Especially after the referendum, many steps and arrangements have been introduced by the government in an attempt to remove workers’ rights. Severance pay has also been discussed. What does this mean for workers?

Every day for 24 hours, on 32 channels, government officials deny that the government is targeting workers’ severance pay; this is a big lie. Just as the unemployment fund was used as a resource for employers and a political tool reinforcing policies of the government; the targeting of severance pay will be used the same way. We know that this fund, created by reductions in pay-outs to workers, will create a resource for the government and capital. On this issue, the unions are committing a historical crime. They muddy the waters by saying “30 days is our red line.” Let’s assume the government give in on ‘30 days’ and transferred severance pay to the fund; is this a gain for workers? On the contrary, it is snatching of their gains of 100 years. It is a grave injustice. Wherever we go, we try to inform workers about this.

There is also the possibility of the removal of job security of public sector workers?

We do not think that this discussion on job security is considered independent of the issue of severance pay. We need to consider the capital offensive in its entirety. They attack workers’ rights, severance pay, retirement and their right to safety. It is an offensive aimed to remove the collective solidarity network of the working class and the mechanisms that give them power to be a collective class. The country is on the edge of an important threshold. It is a period where even the remaining scraps of rights and freedoms are removed and a ‘one man, one party dictatorship’ is built. Hence, the struggle for democracy by labour forces and the public has to be unified. 


Strikes at Şişecam have been banned. Collective bargaining in the metal sector will commence soon. What should the working class do in this period?

The working class gained valuable experiences from last year’s storm in the metal sector. In light of these experiences, glass workers are now downing tools for periods of one, one and a half hours. Ability of the working class to establish unity is the important thing here. The class has been so divided, due to polarisation policies by the government, that it needs to overcome this division. Unions, acting as real worker organisations, have to adopt workers’ demands and fight for their rights. If they are non-unionised, workers need to organise for their own unity. Migration has become a very hot issue due to the war in Syria; this unity also needs to include all migrant workers. Workers also need to unify their demands with public-sector workers. 


Libertarian policies have again been replaced with security policies on the Kurdish issue; lives are lost. What is the cost of insistence on war policies for peoples of Turkey?
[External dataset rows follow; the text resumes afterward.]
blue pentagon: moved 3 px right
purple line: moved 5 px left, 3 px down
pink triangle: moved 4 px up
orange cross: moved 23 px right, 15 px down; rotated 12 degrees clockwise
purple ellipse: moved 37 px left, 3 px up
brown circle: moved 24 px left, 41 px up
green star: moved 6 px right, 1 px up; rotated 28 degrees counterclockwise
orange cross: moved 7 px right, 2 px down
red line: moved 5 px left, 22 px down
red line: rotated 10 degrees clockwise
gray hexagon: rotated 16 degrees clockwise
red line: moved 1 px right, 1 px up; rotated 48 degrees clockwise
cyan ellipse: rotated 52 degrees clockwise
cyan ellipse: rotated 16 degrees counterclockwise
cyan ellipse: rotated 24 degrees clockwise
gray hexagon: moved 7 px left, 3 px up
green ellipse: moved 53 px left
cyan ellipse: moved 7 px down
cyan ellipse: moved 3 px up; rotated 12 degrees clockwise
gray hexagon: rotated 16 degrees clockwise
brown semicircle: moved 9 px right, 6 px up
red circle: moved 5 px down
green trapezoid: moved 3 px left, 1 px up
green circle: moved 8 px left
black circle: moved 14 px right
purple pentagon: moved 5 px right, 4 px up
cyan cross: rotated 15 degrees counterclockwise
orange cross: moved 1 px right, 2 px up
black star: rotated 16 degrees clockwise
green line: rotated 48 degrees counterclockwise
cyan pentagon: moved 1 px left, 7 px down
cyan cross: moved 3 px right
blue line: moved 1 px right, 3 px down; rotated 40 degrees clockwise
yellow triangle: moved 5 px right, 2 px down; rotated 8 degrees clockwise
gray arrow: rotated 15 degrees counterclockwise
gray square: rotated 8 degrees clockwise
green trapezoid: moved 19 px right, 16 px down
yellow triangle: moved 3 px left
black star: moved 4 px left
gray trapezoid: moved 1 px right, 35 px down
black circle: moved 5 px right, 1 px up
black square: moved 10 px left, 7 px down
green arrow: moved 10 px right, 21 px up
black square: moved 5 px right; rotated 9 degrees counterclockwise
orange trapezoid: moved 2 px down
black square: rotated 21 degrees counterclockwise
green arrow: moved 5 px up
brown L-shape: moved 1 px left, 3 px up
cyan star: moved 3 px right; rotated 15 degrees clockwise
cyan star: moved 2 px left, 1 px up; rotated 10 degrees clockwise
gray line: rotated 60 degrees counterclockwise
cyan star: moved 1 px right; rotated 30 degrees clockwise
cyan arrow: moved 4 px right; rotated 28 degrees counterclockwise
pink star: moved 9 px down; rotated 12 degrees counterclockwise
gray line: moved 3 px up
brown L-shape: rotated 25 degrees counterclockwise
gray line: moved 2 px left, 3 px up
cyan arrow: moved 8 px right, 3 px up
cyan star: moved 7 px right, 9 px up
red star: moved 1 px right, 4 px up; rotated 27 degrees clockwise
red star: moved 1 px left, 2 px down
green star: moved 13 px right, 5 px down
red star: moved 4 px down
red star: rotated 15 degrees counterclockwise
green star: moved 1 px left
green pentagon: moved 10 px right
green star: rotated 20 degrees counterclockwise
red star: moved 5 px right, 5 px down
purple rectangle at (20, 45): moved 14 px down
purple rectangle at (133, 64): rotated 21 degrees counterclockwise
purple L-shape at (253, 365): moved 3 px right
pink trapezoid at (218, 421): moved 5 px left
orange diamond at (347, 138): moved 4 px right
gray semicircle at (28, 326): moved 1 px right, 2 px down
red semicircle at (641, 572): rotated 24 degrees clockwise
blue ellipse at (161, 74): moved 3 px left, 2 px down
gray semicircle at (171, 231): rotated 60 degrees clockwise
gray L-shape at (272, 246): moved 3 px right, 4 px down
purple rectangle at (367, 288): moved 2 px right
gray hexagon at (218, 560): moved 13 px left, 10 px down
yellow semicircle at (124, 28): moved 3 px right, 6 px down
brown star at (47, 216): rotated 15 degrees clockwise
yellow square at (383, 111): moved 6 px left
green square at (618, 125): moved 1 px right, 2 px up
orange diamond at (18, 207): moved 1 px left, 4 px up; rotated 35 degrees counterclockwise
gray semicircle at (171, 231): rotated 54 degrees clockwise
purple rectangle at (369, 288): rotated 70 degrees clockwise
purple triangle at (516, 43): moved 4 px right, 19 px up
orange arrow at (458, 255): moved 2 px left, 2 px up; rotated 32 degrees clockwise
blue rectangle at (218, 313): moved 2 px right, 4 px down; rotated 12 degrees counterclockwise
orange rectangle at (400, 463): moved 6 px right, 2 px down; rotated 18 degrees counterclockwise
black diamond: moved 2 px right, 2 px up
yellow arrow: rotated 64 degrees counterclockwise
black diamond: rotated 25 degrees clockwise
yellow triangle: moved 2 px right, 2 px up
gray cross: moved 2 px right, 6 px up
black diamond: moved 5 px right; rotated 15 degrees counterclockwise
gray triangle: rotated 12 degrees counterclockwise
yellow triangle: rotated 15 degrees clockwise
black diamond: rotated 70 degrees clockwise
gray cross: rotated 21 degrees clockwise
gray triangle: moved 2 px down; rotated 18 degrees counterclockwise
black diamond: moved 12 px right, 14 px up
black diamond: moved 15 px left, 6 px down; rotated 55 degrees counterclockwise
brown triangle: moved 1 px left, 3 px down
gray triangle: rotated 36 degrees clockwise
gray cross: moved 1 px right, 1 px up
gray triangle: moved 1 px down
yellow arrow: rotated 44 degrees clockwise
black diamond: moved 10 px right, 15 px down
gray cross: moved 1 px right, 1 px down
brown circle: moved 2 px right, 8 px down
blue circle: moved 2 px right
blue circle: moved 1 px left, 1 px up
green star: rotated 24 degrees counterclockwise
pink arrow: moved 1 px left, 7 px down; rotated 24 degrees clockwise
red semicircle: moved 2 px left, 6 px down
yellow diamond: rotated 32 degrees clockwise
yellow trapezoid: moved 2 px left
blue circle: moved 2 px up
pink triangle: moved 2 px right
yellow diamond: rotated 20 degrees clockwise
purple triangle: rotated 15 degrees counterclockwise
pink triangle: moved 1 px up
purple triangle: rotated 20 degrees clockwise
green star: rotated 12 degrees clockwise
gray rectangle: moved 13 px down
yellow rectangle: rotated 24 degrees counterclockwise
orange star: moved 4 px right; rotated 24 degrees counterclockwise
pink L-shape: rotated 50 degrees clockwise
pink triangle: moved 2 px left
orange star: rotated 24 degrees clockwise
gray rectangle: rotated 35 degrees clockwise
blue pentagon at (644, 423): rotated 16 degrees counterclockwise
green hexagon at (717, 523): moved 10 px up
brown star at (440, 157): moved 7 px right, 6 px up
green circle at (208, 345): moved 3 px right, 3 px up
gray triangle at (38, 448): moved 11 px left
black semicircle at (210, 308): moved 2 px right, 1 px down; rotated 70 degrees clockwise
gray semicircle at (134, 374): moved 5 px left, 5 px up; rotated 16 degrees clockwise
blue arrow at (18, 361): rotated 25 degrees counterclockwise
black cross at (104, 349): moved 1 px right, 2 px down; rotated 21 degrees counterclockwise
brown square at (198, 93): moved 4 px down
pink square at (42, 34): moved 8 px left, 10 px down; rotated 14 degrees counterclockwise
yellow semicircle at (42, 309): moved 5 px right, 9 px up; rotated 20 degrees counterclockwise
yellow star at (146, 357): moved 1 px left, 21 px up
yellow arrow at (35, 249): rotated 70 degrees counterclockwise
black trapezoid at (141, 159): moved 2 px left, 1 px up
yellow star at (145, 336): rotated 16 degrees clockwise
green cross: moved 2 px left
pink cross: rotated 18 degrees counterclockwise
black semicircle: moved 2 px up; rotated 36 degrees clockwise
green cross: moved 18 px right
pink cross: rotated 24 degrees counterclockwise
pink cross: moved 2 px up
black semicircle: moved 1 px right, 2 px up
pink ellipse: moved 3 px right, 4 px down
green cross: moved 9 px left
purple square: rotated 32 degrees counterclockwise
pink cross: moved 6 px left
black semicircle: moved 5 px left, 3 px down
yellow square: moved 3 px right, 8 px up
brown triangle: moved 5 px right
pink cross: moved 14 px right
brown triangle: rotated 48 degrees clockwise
How should workers approach this issue?

We have been listening to this story for 70-80 years. We also know that a resolution will not be forthcoming through of denial and destruction. Erdoğan’s statements such as “They will lose 10 for every one we lose” are neither statesmanlike nor humane. We will not get used to deaths and deadlock. The solution can only be real peace that meets the equal citizenship and political status demands of the Kurdish people. We know the government will not exhibit any reason or conscience to achieve this. We can win this if we mobilise a joint democratic struggle to include forces of the people, of peace and of the workers.